Here are other images of Kyoto, a fascinating, old cultural center, where traditional architecture and temples blend in with modern skyscrapers and European sidewalk cafes.
This is a picture from the
Heian Shrine--
Shinen Garden, landscaped in Meiji Era style. It is famous for its changing maple leaves in the fall and its weeping cherry trees in the spring.
This is the emperor's private garden at the Kyoto Imperial Palace, in the rain, in November. Even though raining, the tours were not canceled. Everyone, including the guide, was braving through the rain drops to see only the outside of the Palace. Tourists can not go inside unless they have a very special permit, seldom granted.
The imperial family dwelt in this palace from 1331 until 1868 when they moved to Tokyo. It was destroyed by fire several times but rebuilt identically with the original, every time. The style is in keeping with the
Heian Period--peaceful but somewhat stark and somber.
One of the most famous rock garden in Japan is the one at the Ryoanji's temple, a Zen temple of the Rinzai tradition. It was created first between 1488-1499. It has 15 stones, but the garden is designed in such a way that not all 15 are visible from the same angle. Hence, it is very difficult to photograph the entire garden. It may seem, at the first sight, there isn't much to see, just rocks and gravel combed in a certain way. But when you sit down by it, and quiet down your thoughts, allowing only the peace of these rocks to keep you company, the effect is almost hypnotic.

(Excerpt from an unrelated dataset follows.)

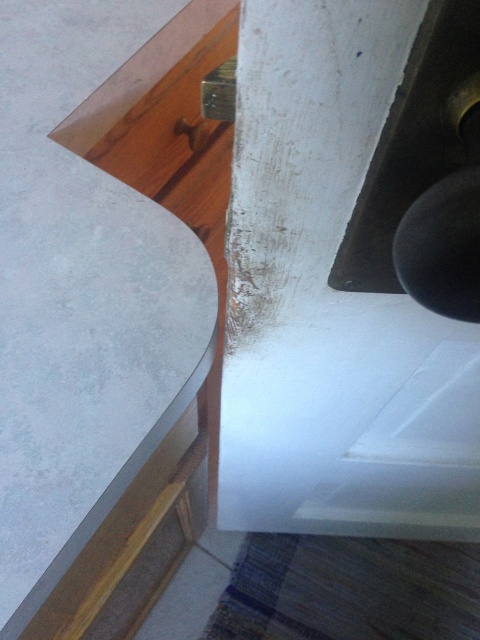 Does matte concrete countertop at center have a lesser height compared to matte wood drawer at lower left?

In fact, matte concrete countertop at center may be taller than matte wood drawer at lower left.

Is point (2, 445) in front of point (109, 540)?

Yes, point (2, 445) is closer to viewer.

Where is `matte concrete countertop at center`? This screenshot has height=640, width=480. matte concrete countertop at center is located at coordinates (81, 294).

I couldn't take my eyes off this garden. My eyes were scanning it from left to right and from right to left, each time discovering new ways in which the light falls on the rocks, new patterns on their faces, new dimensions of its space. The time seemed to have halted to a stop. We were in a timeless place, looking at an work of art, in awe, as the first viewer of this garden must have done centuries ago. For more info and viewing angle, you can use this link: http://learn.bowdoin.edu/japanesegardens/gardens/ryoan/ryoan-ji.html.

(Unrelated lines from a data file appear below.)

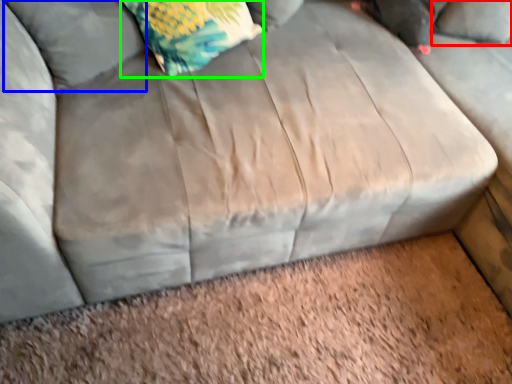 Question: Which is farther away from pillow (highlighted by a red box)? pillow (highlighted by a blue box) or throw pillow (highlighted by a green box)?

Choices:
 (A) pillow
 (B) throw pillow

Answer: (A) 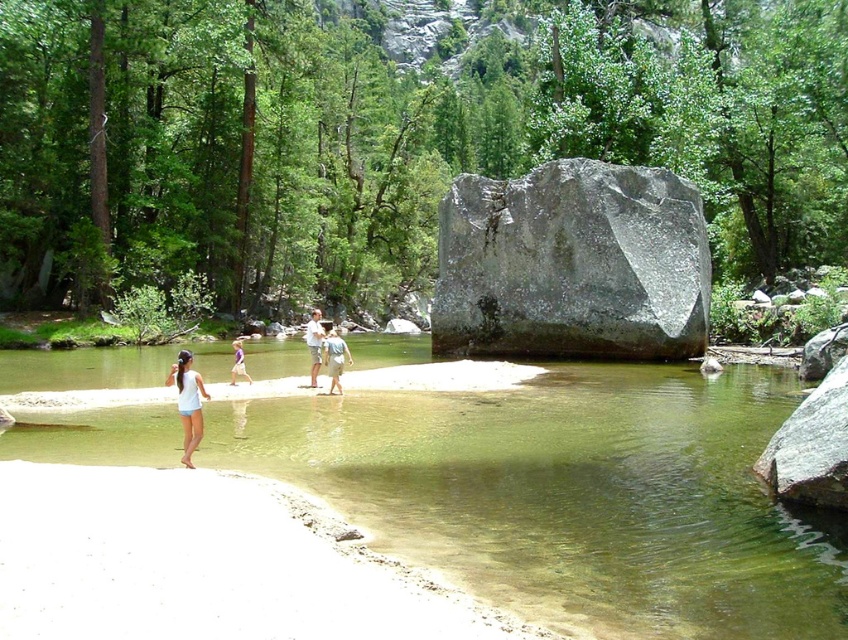 You are a photographer standing at the riverbank. You want to capture a photo of the clear water at center and the light blue denim shorts at center. Which object is closer to the camera?

The clear water at center is shorter than light blue denim shorts at center, so the light blue denim shorts at center is closer to the camera.

You are standing on the sandy riverbank and want to cross the river to the large rock formation. The clear water at center and the light blue denim shorts at center are in your path. Which object is wider, making it harder to cross?

The clear water at center might be wider than light blue denim shorts at center, so the clear water at center is wider and could make crossing more challenging.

View of Ryoanji's rock garden.
Photo
Marcus Trimble.Many Japanese now believe that the "Old Japan" is gone, being replaced by the modern life, architecture,
anime, and fashion. As tourists, we discovered that it takes some searching if you want to see the historical Japan, the world that mystified the Europeans in the 1800s by its strict rules, art, beauty and romantic mysteries. But all these are still there. You just need to be patient and scratch the surface. Nothing is really lost. It just changes.